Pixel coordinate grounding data
● ● ●
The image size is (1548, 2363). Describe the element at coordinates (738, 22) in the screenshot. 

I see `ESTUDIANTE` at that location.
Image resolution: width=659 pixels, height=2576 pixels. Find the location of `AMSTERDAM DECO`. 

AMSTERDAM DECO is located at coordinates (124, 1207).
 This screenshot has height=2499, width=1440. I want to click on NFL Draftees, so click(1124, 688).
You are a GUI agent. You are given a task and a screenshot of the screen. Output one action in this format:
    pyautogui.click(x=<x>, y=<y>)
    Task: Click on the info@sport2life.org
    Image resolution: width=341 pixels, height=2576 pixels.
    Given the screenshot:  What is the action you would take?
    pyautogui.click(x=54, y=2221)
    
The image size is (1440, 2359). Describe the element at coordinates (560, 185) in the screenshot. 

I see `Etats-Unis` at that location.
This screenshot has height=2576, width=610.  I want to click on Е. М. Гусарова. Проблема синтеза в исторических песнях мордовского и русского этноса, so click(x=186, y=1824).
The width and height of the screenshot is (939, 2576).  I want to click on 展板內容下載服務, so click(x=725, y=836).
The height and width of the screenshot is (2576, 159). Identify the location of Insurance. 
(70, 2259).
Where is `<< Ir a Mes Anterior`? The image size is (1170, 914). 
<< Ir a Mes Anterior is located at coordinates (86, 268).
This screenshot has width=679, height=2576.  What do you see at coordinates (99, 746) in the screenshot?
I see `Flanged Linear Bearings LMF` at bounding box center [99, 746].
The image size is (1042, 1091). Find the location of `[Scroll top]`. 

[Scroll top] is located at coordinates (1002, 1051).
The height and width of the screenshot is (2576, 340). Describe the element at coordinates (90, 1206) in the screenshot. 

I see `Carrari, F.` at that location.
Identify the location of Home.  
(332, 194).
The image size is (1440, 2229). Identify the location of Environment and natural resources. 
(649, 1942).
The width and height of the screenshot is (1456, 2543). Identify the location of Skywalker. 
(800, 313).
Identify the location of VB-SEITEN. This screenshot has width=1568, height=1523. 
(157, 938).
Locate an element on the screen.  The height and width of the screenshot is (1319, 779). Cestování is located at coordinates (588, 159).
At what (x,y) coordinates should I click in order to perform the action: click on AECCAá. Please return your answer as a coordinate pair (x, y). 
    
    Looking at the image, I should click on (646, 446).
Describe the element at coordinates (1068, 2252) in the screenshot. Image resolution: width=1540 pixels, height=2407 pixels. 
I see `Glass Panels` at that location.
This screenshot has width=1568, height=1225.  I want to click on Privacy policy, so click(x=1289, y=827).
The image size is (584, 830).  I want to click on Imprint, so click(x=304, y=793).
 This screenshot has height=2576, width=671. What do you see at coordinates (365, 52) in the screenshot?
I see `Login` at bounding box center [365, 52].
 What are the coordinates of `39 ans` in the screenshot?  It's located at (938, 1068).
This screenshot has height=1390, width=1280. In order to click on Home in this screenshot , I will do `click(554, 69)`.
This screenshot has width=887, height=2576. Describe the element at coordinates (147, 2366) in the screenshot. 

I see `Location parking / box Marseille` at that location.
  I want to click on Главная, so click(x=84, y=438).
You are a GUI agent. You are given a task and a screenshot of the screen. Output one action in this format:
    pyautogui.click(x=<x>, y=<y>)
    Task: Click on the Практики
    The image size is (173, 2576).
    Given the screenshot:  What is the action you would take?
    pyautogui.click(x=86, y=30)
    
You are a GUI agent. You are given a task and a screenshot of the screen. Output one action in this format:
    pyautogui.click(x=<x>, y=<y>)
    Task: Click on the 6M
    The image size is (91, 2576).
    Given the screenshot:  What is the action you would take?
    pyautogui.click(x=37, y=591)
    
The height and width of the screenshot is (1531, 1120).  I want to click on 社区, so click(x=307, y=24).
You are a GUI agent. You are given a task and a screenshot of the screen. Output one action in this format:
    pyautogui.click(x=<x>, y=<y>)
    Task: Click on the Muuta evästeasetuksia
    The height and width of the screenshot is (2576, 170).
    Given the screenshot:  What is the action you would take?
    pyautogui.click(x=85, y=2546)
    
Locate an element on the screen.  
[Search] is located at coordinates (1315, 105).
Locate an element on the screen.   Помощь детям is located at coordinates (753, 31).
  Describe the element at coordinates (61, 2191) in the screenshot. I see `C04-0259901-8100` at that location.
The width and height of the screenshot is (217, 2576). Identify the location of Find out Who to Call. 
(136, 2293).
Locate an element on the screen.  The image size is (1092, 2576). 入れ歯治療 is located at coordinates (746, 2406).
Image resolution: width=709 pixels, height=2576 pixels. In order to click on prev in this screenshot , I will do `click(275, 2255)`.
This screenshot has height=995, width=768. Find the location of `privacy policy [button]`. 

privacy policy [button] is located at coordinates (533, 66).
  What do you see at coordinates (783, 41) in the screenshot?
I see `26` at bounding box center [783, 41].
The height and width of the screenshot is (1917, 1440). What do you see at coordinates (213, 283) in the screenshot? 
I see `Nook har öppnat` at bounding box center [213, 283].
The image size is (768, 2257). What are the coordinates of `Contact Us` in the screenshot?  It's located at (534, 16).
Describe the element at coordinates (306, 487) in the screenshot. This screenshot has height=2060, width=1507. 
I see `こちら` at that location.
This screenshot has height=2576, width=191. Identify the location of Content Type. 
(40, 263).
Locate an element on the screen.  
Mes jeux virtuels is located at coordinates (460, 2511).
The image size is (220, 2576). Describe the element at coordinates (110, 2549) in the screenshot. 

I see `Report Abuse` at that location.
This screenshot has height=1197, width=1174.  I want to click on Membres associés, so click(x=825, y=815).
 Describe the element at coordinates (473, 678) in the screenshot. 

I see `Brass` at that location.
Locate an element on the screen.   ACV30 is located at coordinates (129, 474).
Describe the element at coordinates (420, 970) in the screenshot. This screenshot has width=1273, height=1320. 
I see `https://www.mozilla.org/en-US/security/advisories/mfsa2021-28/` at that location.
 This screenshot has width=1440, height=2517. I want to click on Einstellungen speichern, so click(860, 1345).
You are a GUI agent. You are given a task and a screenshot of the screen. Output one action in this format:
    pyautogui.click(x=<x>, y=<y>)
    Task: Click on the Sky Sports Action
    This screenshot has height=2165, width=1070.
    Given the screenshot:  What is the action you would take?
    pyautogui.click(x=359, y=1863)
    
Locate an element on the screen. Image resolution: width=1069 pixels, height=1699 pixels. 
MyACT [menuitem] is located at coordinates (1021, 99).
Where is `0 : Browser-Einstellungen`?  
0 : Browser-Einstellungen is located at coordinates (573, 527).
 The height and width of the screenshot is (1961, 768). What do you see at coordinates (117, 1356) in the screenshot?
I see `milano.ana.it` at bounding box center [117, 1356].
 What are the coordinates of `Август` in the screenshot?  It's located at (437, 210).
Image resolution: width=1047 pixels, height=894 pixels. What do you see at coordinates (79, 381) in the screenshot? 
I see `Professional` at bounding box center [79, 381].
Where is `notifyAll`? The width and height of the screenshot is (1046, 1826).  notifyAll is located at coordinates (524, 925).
● ● ●
== Action item ==
Please transcribe each entry exactly, keeping every word as it is.

== Solution to the problem ==
The image size is (1548, 2363). Describe the element at coordinates (738, 22) in the screenshot. 

I see `ESTUDIANTE` at that location.
Image resolution: width=659 pixels, height=2576 pixels. Find the location of `AMSTERDAM DECO`. 

AMSTERDAM DECO is located at coordinates (124, 1207).
 This screenshot has height=2499, width=1440. I want to click on NFL Draftees, so click(1124, 688).
You are a GUI agent. You are given a task and a screenshot of the screen. Output one action in this format:
    pyautogui.click(x=<x>, y=<y>)
    Task: Click on the info@sport2life.org
    Image resolution: width=341 pixels, height=2576 pixels.
    Given the screenshot:  What is the action you would take?
    pyautogui.click(x=54, y=2221)
    
The image size is (1440, 2359). Describe the element at coordinates (560, 185) in the screenshot. 

I see `Etats-Unis` at that location.
This screenshot has height=2576, width=610.  I want to click on Е. М. Гусарова. Проблема синтеза в исторических песнях мордовского и русского этноса, so click(x=186, y=1824).
The width and height of the screenshot is (939, 2576).  I want to click on 展板內容下載服務, so click(x=725, y=836).
The height and width of the screenshot is (2576, 159). Identify the location of Insurance. 
(70, 2259).
Where is `<< Ir a Mes Anterior`? The image size is (1170, 914). 
<< Ir a Mes Anterior is located at coordinates (86, 268).
This screenshot has width=679, height=2576.  What do you see at coordinates (99, 746) in the screenshot?
I see `Flanged Linear Bearings LMF` at bounding box center [99, 746].
The image size is (1042, 1091). Find the location of `[Scroll top]`. 

[Scroll top] is located at coordinates (1002, 1051).
The height and width of the screenshot is (2576, 340). Describe the element at coordinates (90, 1206) in the screenshot. 

I see `Carrari, F.` at that location.
Identify the location of Home.  
(332, 194).
The image size is (1440, 2229). Identify the location of Environment and natural resources. 
(649, 1942).
The width and height of the screenshot is (1456, 2543). Identify the location of Skywalker. 
(800, 313).
Identify the location of VB-SEITEN. This screenshot has width=1568, height=1523. 
(157, 938).
Locate an element on the screen.  The height and width of the screenshot is (1319, 779). Cestování is located at coordinates (588, 159).
At what (x,y) coordinates should I click in order to perform the action: click on AECCAá. Please return your answer as a coordinate pair (x, y). 
    
    Looking at the image, I should click on (646, 446).
Describe the element at coordinates (1068, 2252) in the screenshot. Image resolution: width=1540 pixels, height=2407 pixels. 
I see `Glass Panels` at that location.
This screenshot has width=1568, height=1225.  I want to click on Privacy policy, so click(x=1289, y=827).
The image size is (584, 830).  I want to click on Imprint, so click(x=304, y=793).
 This screenshot has height=2576, width=671. What do you see at coordinates (365, 52) in the screenshot?
I see `Login` at bounding box center [365, 52].
 What are the coordinates of `39 ans` in the screenshot?  It's located at (938, 1068).
This screenshot has height=1390, width=1280. In order to click on Home in this screenshot , I will do `click(554, 69)`.
This screenshot has width=887, height=2576. Describe the element at coordinates (147, 2366) in the screenshot. 

I see `Location parking / box Marseille` at that location.
  I want to click on Главная, so click(x=84, y=438).
You are a GUI agent. You are given a task and a screenshot of the screen. Output one action in this format:
    pyautogui.click(x=<x>, y=<y>)
    Task: Click on the Практики
    The image size is (173, 2576).
    Given the screenshot:  What is the action you would take?
    pyautogui.click(x=86, y=30)
    
You are a GUI agent. You are given a task and a screenshot of the screen. Output one action in this format:
    pyautogui.click(x=<x>, y=<y>)
    Task: Click on the 6M
    The image size is (91, 2576).
    Given the screenshot:  What is the action you would take?
    pyautogui.click(x=37, y=591)
    
The height and width of the screenshot is (1531, 1120).  I want to click on 社区, so click(x=307, y=24).
You are a GUI agent. You are given a task and a screenshot of the screen. Output one action in this format:
    pyautogui.click(x=<x>, y=<y>)
    Task: Click on the Muuta evästeasetuksia
    The height and width of the screenshot is (2576, 170).
    Given the screenshot:  What is the action you would take?
    pyautogui.click(x=85, y=2546)
    
Locate an element on the screen.  
[Search] is located at coordinates (1315, 105).
Locate an element on the screen.   Помощь детям is located at coordinates (753, 31).
  Describe the element at coordinates (61, 2191) in the screenshot. I see `C04-0259901-8100` at that location.
The width and height of the screenshot is (217, 2576). Identify the location of Find out Who to Call. 
(136, 2293).
Locate an element on the screen.  The image size is (1092, 2576). 入れ歯治療 is located at coordinates (746, 2406).
Image resolution: width=709 pixels, height=2576 pixels. In order to click on prev in this screenshot , I will do `click(275, 2255)`.
This screenshot has height=995, width=768. Find the location of `privacy policy [button]`. 

privacy policy [button] is located at coordinates (533, 66).
  What do you see at coordinates (783, 41) in the screenshot?
I see `26` at bounding box center [783, 41].
The height and width of the screenshot is (1917, 1440). What do you see at coordinates (213, 283) in the screenshot? 
I see `Nook har öppnat` at bounding box center [213, 283].
The image size is (768, 2257). What are the coordinates of `Contact Us` in the screenshot?  It's located at (534, 16).
Describe the element at coordinates (306, 487) in the screenshot. This screenshot has height=2060, width=1507. 
I see `こちら` at that location.
This screenshot has height=2576, width=191. Identify the location of Content Type. 
(40, 263).
Locate an element on the screen.  
Mes jeux virtuels is located at coordinates (460, 2511).
The image size is (220, 2576). Describe the element at coordinates (110, 2549) in the screenshot. 

I see `Report Abuse` at that location.
This screenshot has height=1197, width=1174.  I want to click on Membres associés, so click(x=825, y=815).
 Describe the element at coordinates (473, 678) in the screenshot. 

I see `Brass` at that location.
Locate an element on the screen.   ACV30 is located at coordinates (129, 474).
Describe the element at coordinates (420, 970) in the screenshot. This screenshot has width=1273, height=1320. 
I see `https://www.mozilla.org/en-US/security/advisories/mfsa2021-28/` at that location.
 This screenshot has width=1440, height=2517. I want to click on Einstellungen speichern, so click(860, 1345).
You are a GUI agent. You are given a task and a screenshot of the screen. Output one action in this format:
    pyautogui.click(x=<x>, y=<y>)
    Task: Click on the Sky Sports Action
    This screenshot has height=2165, width=1070.
    Given the screenshot:  What is the action you would take?
    pyautogui.click(x=359, y=1863)
    
Locate an element on the screen. Image resolution: width=1069 pixels, height=1699 pixels. 
MyACT [menuitem] is located at coordinates (1021, 99).
Where is `0 : Browser-Einstellungen`?  
0 : Browser-Einstellungen is located at coordinates (573, 527).
 The height and width of the screenshot is (1961, 768). What do you see at coordinates (117, 1356) in the screenshot?
I see `milano.ana.it` at bounding box center [117, 1356].
 What are the coordinates of `Август` in the screenshot?  It's located at (437, 210).
Image resolution: width=1047 pixels, height=894 pixels. What do you see at coordinates (79, 381) in the screenshot? 
I see `Professional` at bounding box center [79, 381].
Where is `notifyAll`? The width and height of the screenshot is (1046, 1826).  notifyAll is located at coordinates (524, 925).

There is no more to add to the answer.